Asimismo, sus reclamos frente a la admisión de pruebas extemporáneas o la inobservancia o falta de valoración de probanzas documentales y testimoniales, son asuntos propios de la causal tercera de casación, por violación indirecta de la ley sustancial, supuestos en los cuales se imponía que indicara si los jueces incurrieron en errores de hecho (falso juicio de existencia o identidad o falso raciocinio) o de derecho (falso juicio de legalidad o de convicción), según fuera el caso, a la cual no acudió.
5. Por manera que la carencia de técnica en la proposición de cada uno de los cargos se observa evidente desde su propia enunciación a modo de un escrito libre e incoherente en el cual la defensa presenta su apreciación subjetiva de los acontecimientos e imprime su visión de la actuación, en oposición a la del Juez colegiado, y reclama sin mayores argumentos la inocencia de sus defendidos, como si su desacuerdo bastara para habilitar el pronunciamiento de la Corte en sede de casación.
6. Por lo anterior, la Sala habrá de inadmitir la demanda que se examina, más aun cuando no se advierte que el recurso esté convocado cumplir alguna de sus finalidades o que se haya vulnerado garantías de orden fundamental que impongan su protección oficiosa.
7. Finalmente, contra la determinación que se adopta es viable el mecanismo de insistencia previsto en el inciso segundo del artículo 184 de la Ley 906 de 2004, cuyo trámite a falta de regulación legal es el señalado en CSJ AP, 12 Dic. 2005, Rad. 24322 y de acuerdo al plazo precisado en CSJ AP3481-2014.
En mérito de lo expuesto, la Corte Suprema de Justicia, Sala de Casación Penal,
RESUELVE:
No admitir la demanda de casación presentada por el defensor de LUZ MERY ESPEJO ARENAS y ALEJANDRO VARGAS TORRES.

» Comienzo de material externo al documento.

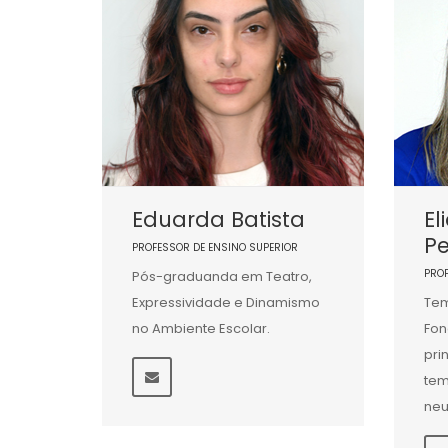
Eduarda Batista
El
Pe
PROFESSOR DE ENSINO SUPERIOR
PRO
Pós-graduanda em Teatro,
Expressividade e Dinamismo
Tem
no Ambiente Escolar.
Fon
pri
tem
neu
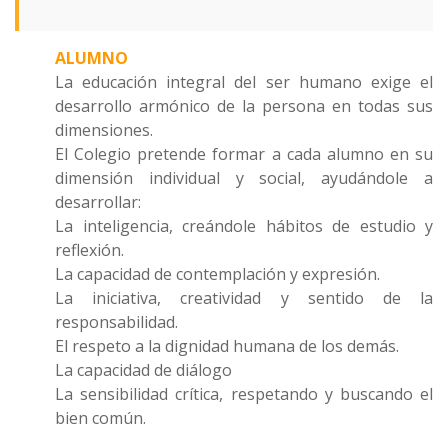
ALUMNO
La educación integral del ser humano exige el
desarrollo armónico de la persona en todas sus
dimensiones.
El Colegio pretende formar a cada alumno en su
dimensión individual y social, ayudándole a
desarrollar:
La inteligencia, creándole hábitos de estudio y
reflexión.
La capacidad de contemplación y expresión.
La iniciativa, creatividad y sentido de la
responsabilidad.
El respeto a la dignidad humana de los demás.
La capacidad de diálogo
La sensibilidad crítica, respetando y buscando el
bien común.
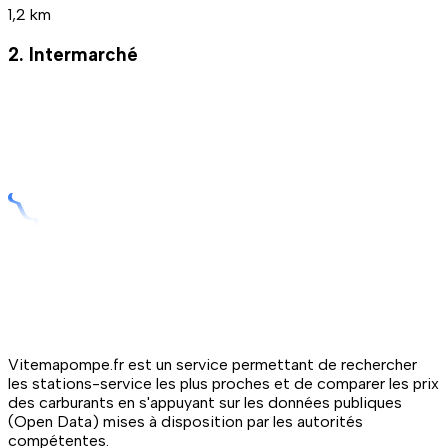
1,2 km
2. Intermarché
Vitemapompe.fr est un service permettant de rechercher
les stations-service les plus proches et de comparer les prix
des carburants en s'appuyant sur les données publiques
(Open Data) mises à disposition par les autorités
compétentes.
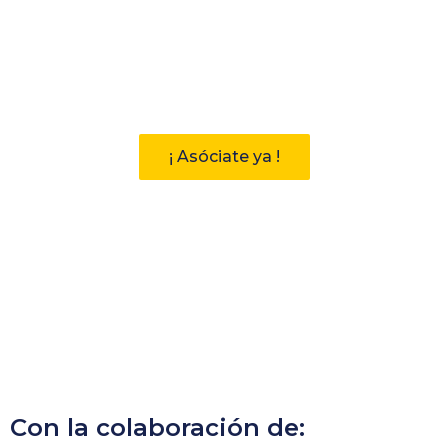
Participa
Descubre las ventajas de pertenecer
a la Asociación Andaluza de
Bibliotecarios (AAB)
¡ Asóciate ya !
Con la colaboración de:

Contra esta decisión procede el mecanismo de insistencia.
Notifíquese, cúmplase y devuélvase al Tribunal de origen,
JOSÉ LUIS BARCELÓ CAMACHO
JOSÉ LEONIDAS BUSTOS MARTÍNEZ
FERNANDO ALBERTO CASTRO CABALLERO
EUGENIO FERNÁNDEZ CARLIER
MARÍA DEL ROSARIO GONZÁLEZ MUÑOZ
GUSTAVO ENRIQUE MALO FERNÁNDEZ
EYDER PATIÑO CABRERA
PATRICIA SALAZAR CUELLAR
LUIS GUILLERMO SALAZAR OTERO
Nubia Yolanda Nova García
Secretaria
1 Una vez aceptado el impedimento del Juzgado 8 Penal Municipal de Bogotá
2 Cita el artículo 207 de la Ley 600 de 2000
3 Folio 89 cuaderno Corte
4Las únicas nulidades objeto de alegación son las expresamente consagradas en la ley.
5 Las irregularidades pueden convalidarse con el consentimiento expreso o tácito del sujeto perjudicado.

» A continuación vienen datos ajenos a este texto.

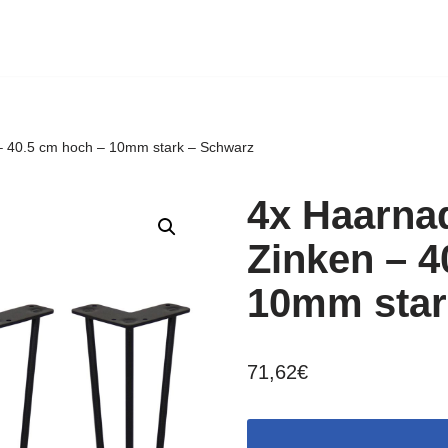
– 40.5 cm hoch – 10mm stark – Schwarz
4x Haarnad
Zinken – 4
10mm star
71,62
€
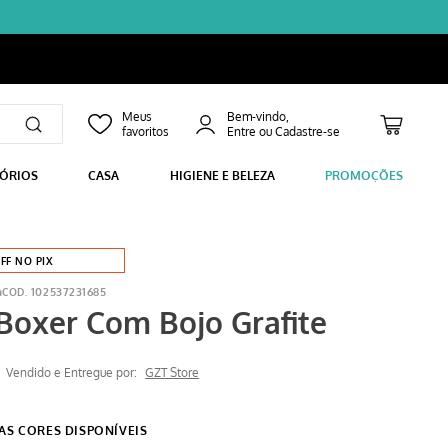
Bem-vindo,
SÓRIOS
CASA
HIGIENE E BELEZA
PROMOÇÕES
FF NO PIX
a
102537231685
Boxer Com Bojo Grafite
Vendido e Entregue por:
GZT Store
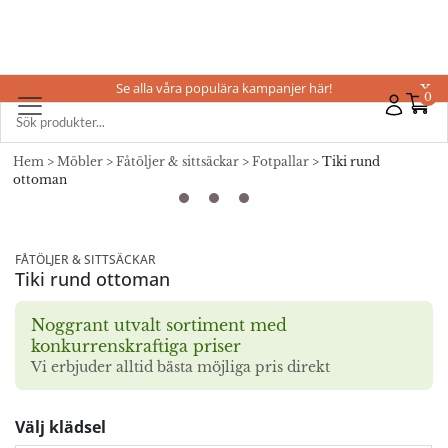
Se alla våra populära kampanjer här!
X
0
Hem
>
Möbler
>
Fåtöljer & sittsäckar
>
Fotpallar
> Tiki rund
ottoman
FÅTÖLJER & SITTSÄCKAR
Tiki rund ottoman
Noggrant utvalt sortiment med
konkurrenskraftiga priser
Vi erbjuder alltid bästa möjliga pris direkt
Välj klädsel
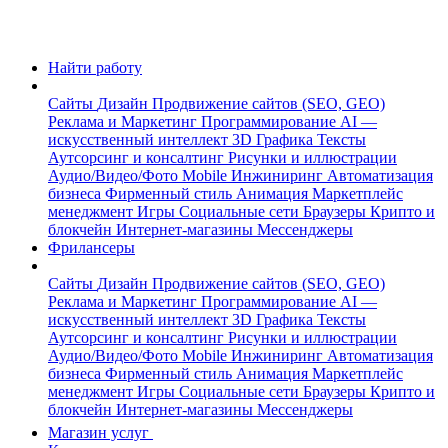
Найти работу
Сайты
Дизайн
Продвижение сайтов (SEO, GEO)
Реклама и Маркетинг
Программирование
AI —
искусственный интеллект
3D Графика
Тексты
Аутсорсинг и консалтинг
Рисунки и иллюстрации
Аудио/Видео/Фото
Mobile
Инжиниринг
Автоматизация
бизнеса
Фирменный стиль
Анимация
Маркетплейс
менеджмент
Игры
Социальные сети
Браузеры
Крипто и
блокчейн
Интернет-магазины
Мессенджеры
Фрилансеры
Сайты
Дизайн
Продвижение сайтов (SEO, GEO)
Реклама и Маркетинг
Программирование
AI —
искусственный интеллект
3D Графика
Тексты
Аутсорсинг и консалтинг
Рисунки и иллюстрации
Аудио/Видео/Фото
Mobile
Инжиниринг
Автоматизация
бизнеса
Фирменный стиль
Анимация
Маркетплейс
менеджмент
Игры
Социальные сети
Браузеры
Крипто и
блокчейн
Интернет-магазины
Мессенджеры
Магазин услуг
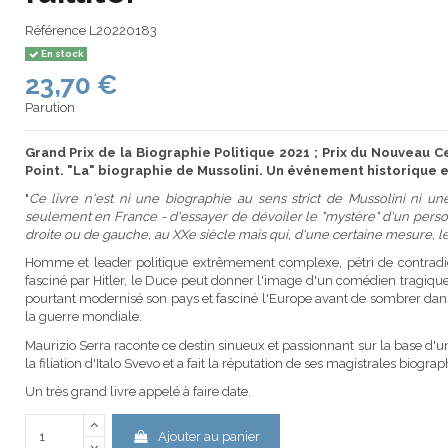
Référence
L20220183
En stock
23,70 €
Parution
Grand Prix de la Biographie Politique 2021 ; Prix du Nouveau Ce
Point. "La" biographie de Mussolini. Un événement historique et
"
Ce livre n'est ni une biographie au sens strict de Mussolini ni une
seulement en France - d'essayer de dévoiler le "mystère" d'un pers
droite ou de gauche, au XXe siècle mais qui, d'une certaine mesure, l
Homme et leader politique extrêmement complexe, pétri de contradic
fasciné par Hitler, le Duce peut donner l'image d'un comédien tragique
pourtant modernisé son pays et fasciné l'Europe avant de sombrer dans 
la guerre mondiale.
Maurizio Serra raconte ce destin sinueux et passionnant sur la base d'u
la filiation d'Italo Svevo et a fait la réputation de ses magistrales biog
Un très grand livre appelé à faire date.
Ajouter au panier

6El sujeto procesal que con su conducta haya dado lugar a la configuración del vicio, es el único que lo puede alegar, salvo que se trate de ausencia de defensa técnica.
7 Como las formas no son un fin en sí mismo, siempre que se cumpla con el propósito que la regla de procedimiento pretendía proteger, no habrá lugar a la declaración de la nulidad.
8La magnitud del defecto debe tener incidencia en el sentido de justicia incorporado a la sentencia.
9La declaratoria de nulidad debe ser el único remedio procesal para superar el yerro detectado.